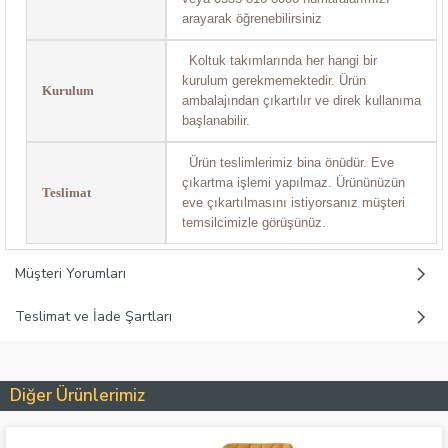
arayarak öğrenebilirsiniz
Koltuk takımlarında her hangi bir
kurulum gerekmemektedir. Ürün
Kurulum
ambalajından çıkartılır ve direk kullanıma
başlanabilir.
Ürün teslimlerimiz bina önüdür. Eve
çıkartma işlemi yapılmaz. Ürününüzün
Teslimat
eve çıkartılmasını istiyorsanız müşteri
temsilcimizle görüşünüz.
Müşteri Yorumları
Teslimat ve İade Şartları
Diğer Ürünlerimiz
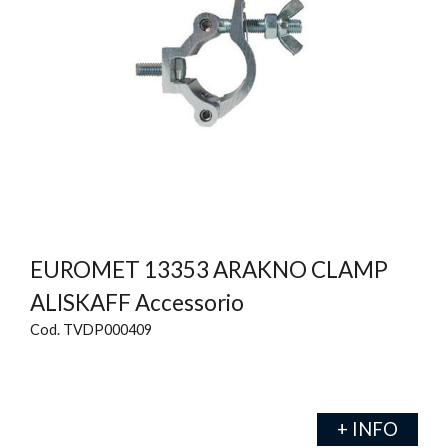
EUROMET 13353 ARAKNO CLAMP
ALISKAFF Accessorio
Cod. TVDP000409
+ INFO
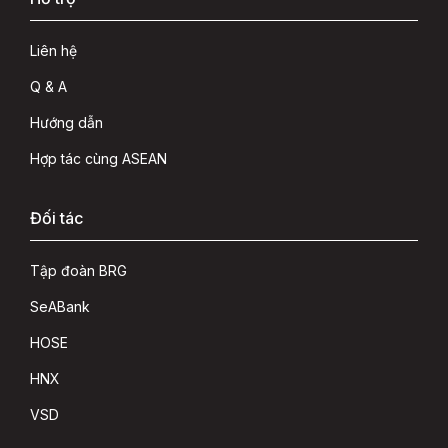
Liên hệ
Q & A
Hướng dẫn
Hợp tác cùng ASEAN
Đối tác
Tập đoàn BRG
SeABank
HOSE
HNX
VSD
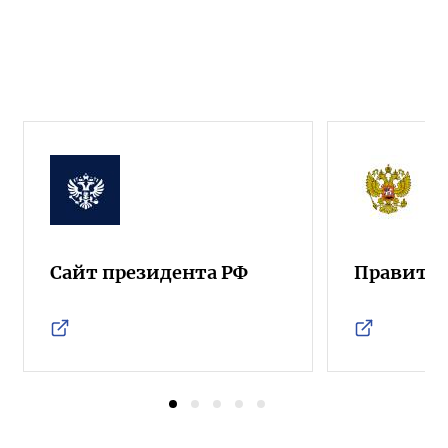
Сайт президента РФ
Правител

————

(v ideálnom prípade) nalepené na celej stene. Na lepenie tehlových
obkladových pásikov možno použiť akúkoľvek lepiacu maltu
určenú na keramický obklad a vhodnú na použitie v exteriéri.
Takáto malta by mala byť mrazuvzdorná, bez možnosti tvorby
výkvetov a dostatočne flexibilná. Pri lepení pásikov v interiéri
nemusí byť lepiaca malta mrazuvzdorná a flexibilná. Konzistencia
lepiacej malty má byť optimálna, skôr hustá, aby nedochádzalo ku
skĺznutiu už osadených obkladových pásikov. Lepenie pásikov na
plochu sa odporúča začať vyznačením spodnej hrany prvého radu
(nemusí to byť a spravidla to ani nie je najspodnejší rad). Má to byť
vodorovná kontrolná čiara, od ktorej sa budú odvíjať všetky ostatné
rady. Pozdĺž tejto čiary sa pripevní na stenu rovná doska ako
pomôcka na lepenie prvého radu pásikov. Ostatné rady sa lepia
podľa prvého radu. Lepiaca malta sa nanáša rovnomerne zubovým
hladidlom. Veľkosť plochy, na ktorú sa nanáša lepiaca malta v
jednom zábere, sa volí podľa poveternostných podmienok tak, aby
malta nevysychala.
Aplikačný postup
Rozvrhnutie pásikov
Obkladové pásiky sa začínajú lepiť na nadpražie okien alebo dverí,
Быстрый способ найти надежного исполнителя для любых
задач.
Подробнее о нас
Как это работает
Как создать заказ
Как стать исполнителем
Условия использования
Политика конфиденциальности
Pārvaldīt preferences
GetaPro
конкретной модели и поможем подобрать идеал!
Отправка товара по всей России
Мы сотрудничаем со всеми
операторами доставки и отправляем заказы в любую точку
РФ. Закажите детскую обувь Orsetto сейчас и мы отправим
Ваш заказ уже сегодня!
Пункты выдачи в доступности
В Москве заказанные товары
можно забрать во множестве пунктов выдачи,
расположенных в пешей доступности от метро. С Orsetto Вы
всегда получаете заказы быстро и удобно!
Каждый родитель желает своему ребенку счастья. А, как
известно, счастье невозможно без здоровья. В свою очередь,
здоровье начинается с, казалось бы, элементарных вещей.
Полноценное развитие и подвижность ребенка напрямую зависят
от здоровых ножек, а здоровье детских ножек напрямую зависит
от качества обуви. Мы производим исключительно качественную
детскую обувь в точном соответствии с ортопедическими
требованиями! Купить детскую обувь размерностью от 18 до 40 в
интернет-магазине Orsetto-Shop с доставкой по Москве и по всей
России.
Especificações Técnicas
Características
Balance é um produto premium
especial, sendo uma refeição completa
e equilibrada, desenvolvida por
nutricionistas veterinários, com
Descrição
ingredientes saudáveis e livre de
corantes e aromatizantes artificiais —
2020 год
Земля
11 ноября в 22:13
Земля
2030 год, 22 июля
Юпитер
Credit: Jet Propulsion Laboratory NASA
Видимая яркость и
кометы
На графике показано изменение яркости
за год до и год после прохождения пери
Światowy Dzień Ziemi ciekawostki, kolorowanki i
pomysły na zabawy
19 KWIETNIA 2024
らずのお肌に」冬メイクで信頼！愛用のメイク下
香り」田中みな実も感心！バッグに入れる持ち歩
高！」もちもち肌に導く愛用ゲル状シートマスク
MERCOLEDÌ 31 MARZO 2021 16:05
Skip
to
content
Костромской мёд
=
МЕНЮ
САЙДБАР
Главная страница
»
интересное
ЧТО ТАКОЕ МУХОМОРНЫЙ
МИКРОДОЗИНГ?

————

What is being asked: Word for word, restate the lines above from the line containing "требованиями! Купить детскую" through the line containing "На графике показано изменение яркости", with both included and nothing else.

Output:
требованиями! Купить детскую обувь размерностью от 18 до 40 в
интернет-магазине Orsetto-Shop с доставкой по Москве и по всей
России.
Especificações Técnicas
Características
Balance é um produto premium
especial, sendo uma refeição completa
e equilibrada, desenvolvida por
nutricionistas veterinários, com
Descrição
ingredientes saudáveis e livre de
corantes e aromatizantes artificiais —
2020 год
Земля
11 ноября в 22:13
Земля
2030 год, 22 июля
Юпитер
Credit: Jet Propulsion Laboratory NASA
Видимая яркость и
кометы
На графике показано изменение яркости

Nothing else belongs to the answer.